COLLECTED DATA:
● ● ● ●

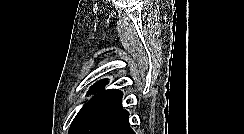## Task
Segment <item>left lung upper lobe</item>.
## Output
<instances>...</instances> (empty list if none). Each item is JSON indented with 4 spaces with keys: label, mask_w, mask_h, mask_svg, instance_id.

● ● ● ●

TASK STATEMENT: Transcribe the material exactly, and leave out whatever pictures it holds.

SOLUTION BELOW:
## Task
Segment <item>left lung upper lobe</item>.
## Output
<instances>...</instances> (empty list if none). Each item is JSON indented with 4 spaces with keys: label, mask_w, mask_h, mask_svg, instance_id.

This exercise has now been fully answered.